GitHub Actions provide one of the easiest ways to add CI to a git repository with minimal effort. Drop a YAML file in the right place and you’re good to go. How do you create one, though? It’s easier than you might think!

What’s in a GitHub Action?

If you’ve used any CI or CD before you probably have a good idea what you would use it for. GitHub Actions are an implementation of Continuous Integration as well as Continuous Deployment in their current form. You want to automate unit tests, integration tests or deployment of your project somehow. The individual steps are configured in YAML, comparable to what GitLab CI or CircleCI offer. But GHA takes it a step further by using multiple workflows per repository, meaning you can split out different parts to make them easier to maintain or re-use elsewhere. A .github/worfklows/*.yaml can generally be copied to another repo and adjusted as needed.

A typical example adding unit tests to a python project might look like so:

---
name: Unit Tests
# yamllint disable-line rule:truthy
on: [push, pull_request]
jobs:
  schedule:
    runs-on: ubuntu-latest
    steps:
      - uses: actions/checkout@v2
      - uses: actions/setup-python@v2
        with:
          python-version: 3.8
    - name: Install Python dependencies
      run: |
        python -m pip install --upgrade pip
        pip install -r requirements.txt        
    - run: pytest -vv

What you see here will do the following:

  • Run on pushes and pull requests
  • Execute on the latest stable Ubuntu
  • Checkout the code of the git repo
  • Setup Python 3.8
  • Grab dependencies as specified in the requirements.txt
  • Run unit tests

If you drop this as .github/workflows/tests.yaml in a repo with a reasonably typical Python setup you will see Unit Tests show up on PR’s and every push to your git repository.

How are actions implemented anyway?

Most steps in an action are either shell code or actions. actions/checkout is an action that clones a git repository, by default the repo containing the workflow but also other repositories. actions/setup-python is an action that installs a Python environment. These are ones provided by GitHub. The @ allows vendoring i.e. specifying a particular version to use. The prefix is actually just a username, meaning any repository containing an action.yaml can be used as an action.
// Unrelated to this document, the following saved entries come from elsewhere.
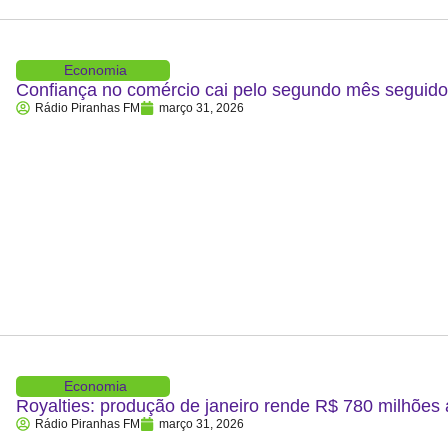
Economia
Confiança no comércio cai pelo segundo mês segui
Rádio Piranhas FM
março 31, 2026
Economia
Royalties: produção de janeiro rende R$ 780 milhões
Rádio Piranhas FM
março 31, 2026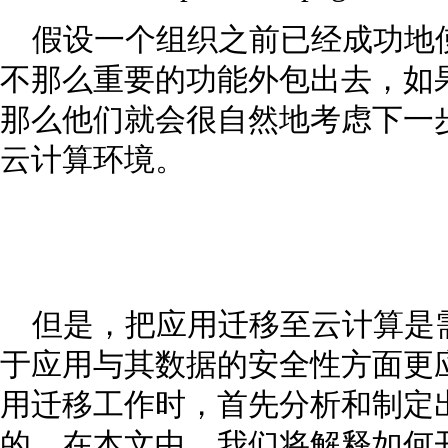
假设一个组织之前已经成功地
不那么重要的功能外包出去，如
那么他们就会很自然地考虑下一
云计算环境。
但是，把应用迁移至云计算是
于应用与其数据的安全性方面更
用迁移工作时，首先分析和制定
的。在本文中，我们将解释如何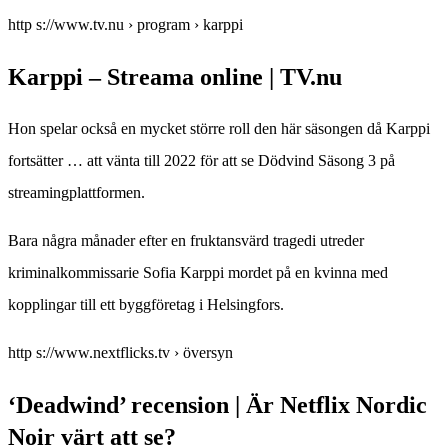
http s://www.tv.nu › program › karppi
Karppi – Streama online | TV.nu
Hon spelar också en mycket större roll den här säsongen då Karppi
fortsätter … att vänta till 2022 för att se Dödvind Säsong 3 på
streamingplattformen.
Bara några månader efter en fruktansvärd tragedi utreder
kriminalkommissarie Sofia Karppi mordet på en kvinna med
kopplingar till ett byggföretag i Helsingfors.
http s://www.nextflicks.tv › översyn
‘Deadwind’ recension | Är Netflix Nordic
Noir värt att se?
Actions within actions within actions

Say we want to avoid copying around our Python test workflow completely and instead turn it into a re-usable action. This can be achieved with a composite action which contains several steps like a workflow:

---
name: Python Test Runner
description: Run unit tests in a Python environment
branding:
  icon: 'activity'
  color: 'blue'

inputs:
  manifest:
    description: The manifest to install dependencies from
    required: false
    default: 'manifest.txt'

runs:
  using: composite
  steps:
    - uses: actions/setup-python@v2
      with:
        python-version: 3.8
    - name: Install Python dependencies
      run: |
        python -m pip install --upgrade pip
        pip install -r ${{ inputs.manifest }}        
      shell: bash
    - name: Run unit tests
      run: pytest -vv
      shell: bash

The name, description and branding will be relevant for actions published in the marketplace. This isn’t mandatory but makes it easier to discover.
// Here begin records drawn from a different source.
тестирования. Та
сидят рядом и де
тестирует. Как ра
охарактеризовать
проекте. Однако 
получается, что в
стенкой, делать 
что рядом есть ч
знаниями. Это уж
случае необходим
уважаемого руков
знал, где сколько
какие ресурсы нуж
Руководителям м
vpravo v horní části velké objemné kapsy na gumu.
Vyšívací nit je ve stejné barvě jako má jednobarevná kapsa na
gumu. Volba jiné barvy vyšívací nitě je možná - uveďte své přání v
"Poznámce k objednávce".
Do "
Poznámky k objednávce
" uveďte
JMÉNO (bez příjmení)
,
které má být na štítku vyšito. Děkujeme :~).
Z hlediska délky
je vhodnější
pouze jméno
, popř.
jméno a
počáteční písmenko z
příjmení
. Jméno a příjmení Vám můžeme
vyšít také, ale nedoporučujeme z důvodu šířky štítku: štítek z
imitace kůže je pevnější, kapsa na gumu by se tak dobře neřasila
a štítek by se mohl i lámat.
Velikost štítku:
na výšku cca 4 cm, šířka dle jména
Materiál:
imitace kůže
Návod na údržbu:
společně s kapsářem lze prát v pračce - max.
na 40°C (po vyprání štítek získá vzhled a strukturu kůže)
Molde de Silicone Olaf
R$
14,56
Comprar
The inputs are configuration variables that can be used with with. Each input becomes available as ${{ inputs.VARIABLE }} where VARIABLE is manifest in this example. Our action would be used like so if the repo was called username/python-test-runner:

- uses: username/python-test-runner
  with:
    manifest: requirements-dev.txt

Note: shell: bash needs to be specified explicitly unlike in workflows.

Containerized actions

GitHub also has built-in support for containerized actions, namely Docker actions. This has the advantage that the setup to build a container is already taken care of, although in some sense it restricts the action to running whatever the container provides and other actions can’t be used here.

runs:
  using: docker
  image: "docker://registry.opensuse.org/devel/openqa/containers-tw/isotovideo:qemu-x86"
  args:
    - QEMU_NO_KVM=1
    - CASEDIR=.
    - SCHEDULE=${{ inputs.schedule }}

Going with a simple example I’ve used in production, we can specify an existing image URL along with the arguments you would pass via the docker command-line (or podman as it were).
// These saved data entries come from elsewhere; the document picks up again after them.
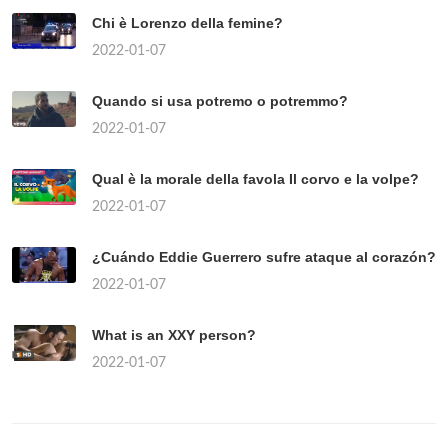
Chi è Lorenzo della femine?
2022-01-07
Quando si usa potremo o potremmo?
2022-01-07
Qual è la morale della favola Il corvo e la volpe?
2022-01-07
¿Cuándo Eddie Guerrero sufre ataque al corazón?
2022-01-07
What is an XXY person?
2022-01-07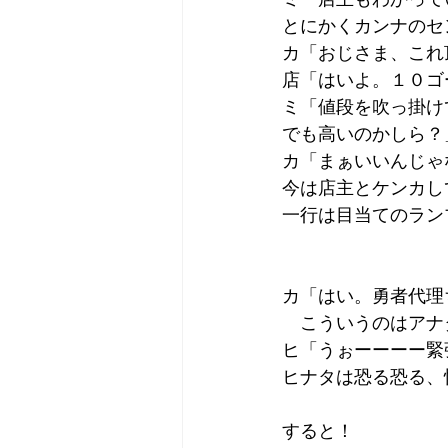
とにかくカンナのセ
カ「おじさま、これ
店「はいよ。１０ゴ
ミ「値段を吹っ掛け
でも高いのかしら？
カ「まぁいいんじゃ
今は店主とケンカし
一行は目当てのラン
カ「はい。勇者代理
　こういうのはアナ
ヒ「うぉーーーー緊張す
ヒナタは恐る恐る、
すると！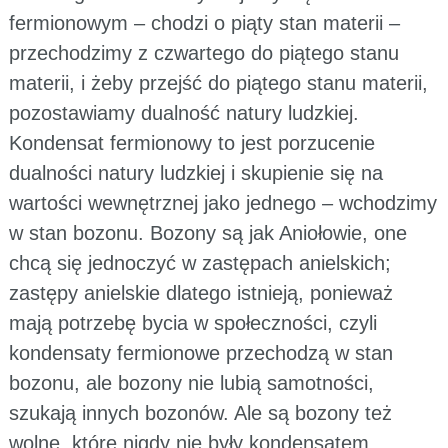
fermionowym – chodzi o piąty stan materii –
przechodzimy z czwartego do piątego stanu
materii, i żeby przejść do piątego stanu materii,
pozostawiamy dualność natury ludzkiej.
Kondensat fermionowy to jest porzucenie
dualności natury ludzkiej i skupienie się na
wartości wewnętrznej jako jednego – wchodzimy
w stan bozonu. Bozony są jak Aniołowie, one
chcą się jednoczyć w zastępach anielskich;
zastępy anielskie dlatego istnieją, ponieważ
mają potrzebę bycia w społeczności, czyli
kondensaty fermionowe przechodzą w stan
bozonu, ale bozony nie lubią samotności,
szukają innych bozonów. Ale są bozony też
wolne, które nigdy nie były kondensatem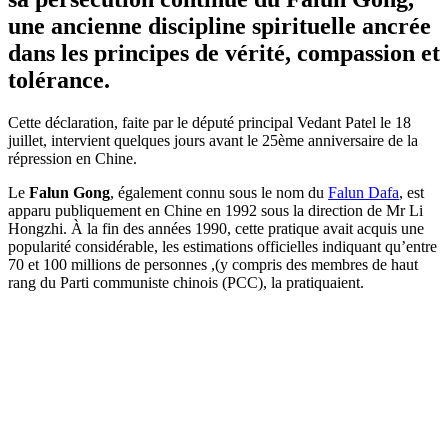
une ancienne discipline spirituelle ancrée
dans les principes de vérité, compassion et
tolérance.
Cette déclaration, faite par le député principal Vedant Patel le 18
juillet, intervient quelques jours avant le 25ème anniversaire de la
répression en Chine.
Le
Falun Gong
, également connu sous le nom du
Falun Dafa
, est
apparu publiquement en Chine en 1992 sous la direction de Mr Li
Hongzhi. À la fin des années 1990, cette pratique avait acquis une
popularité considérable, les estimations officielles indiquant qu’entre
70 et 100 millions de personnes ,(y compris des membres de haut
rang du Parti communiste chinois (PCC), la pratiquaient.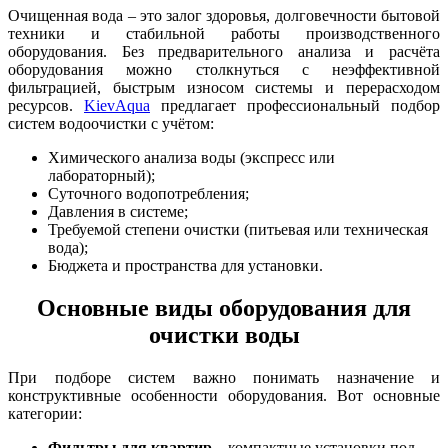
Очищенная вода – это залог здоровья, долговечности бытовой
техники и стабильной работы производственного
оборудования. Без предварительного анализа и расчёта
оборудования можно столкнуться с неэффективной
фильтрацией, быстрым износом системы и перерасходом
ресурсов.
KievAqua
предлагает профессиональный подбор
систем водоочистки с учётом:
Химического анализа воды (экспресс или
лабораторный);
Суточного водопотребления;
Давления в системе;
Требуемой степени очистки (питьевая или техническая
вода);
Бюджета и пространства для установки.
Основные виды оборудования для
очистки воды
При подборе систем важно понимать назначение и
конструктивные особенности оборудования. Вот основные
категории:
Фильтры для квартир
– компактные установки под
Alternatively the image can just as well be a Dockerfile which is then built and run without having to have been published before. The entry point script can then run whatever you need to run. Something like this:

FROM opensuse/tumbleweed
COPY entrypoint.sh /entrypoint.sh
RUN zypper -n in hello
ENTRYPOINT ["entrypoint.sh"]

The script is taken from your repository. RUN calls can take care of any preparation while the container is being build.

Environment variables

Naturally you may need access to the environment and for example use $GITHUB_REPOSITORY to find out the full name of the repo your action is running in, or $CI which really just tells you that you’re in a CI environment. An extensive list is documented albeit not easy to find.

How do I add CI to my action?

This little detail seems to have something in common with a character from the Cinderella fairy tale. There’s no mention of it in the official docs and other tutorials I’ve come across, yet this might be one of the most important considerations. How do I test the action itself? Keep reading if like me you’re not keen to release something without CI. Fortunately it’s quite easy if you realize that ./ works as a relative path to an action:

- name: Run the action implemented in this repo
  uses: ./
  with:
    manifest: requirements-dev.txt

This could be a trivial step in a workflow within the Python Test Runner action which exercises what the action does.

From here on you can publish your action, which usually involves picking a release tag which users of the action can use via @v1 or similar depending on the tag. Vendoring is as trivial as it is crucial.

One final word of advice, keep in mind that your action will benefit from being a support structure for your code, script or container as the case may be. Too much logic shouldn’t be done exclusively in shell commands within the action or it’ll be difficult to test or re-use on other platform when the need arises. On the other hand it’s easy to turn any repo into an action!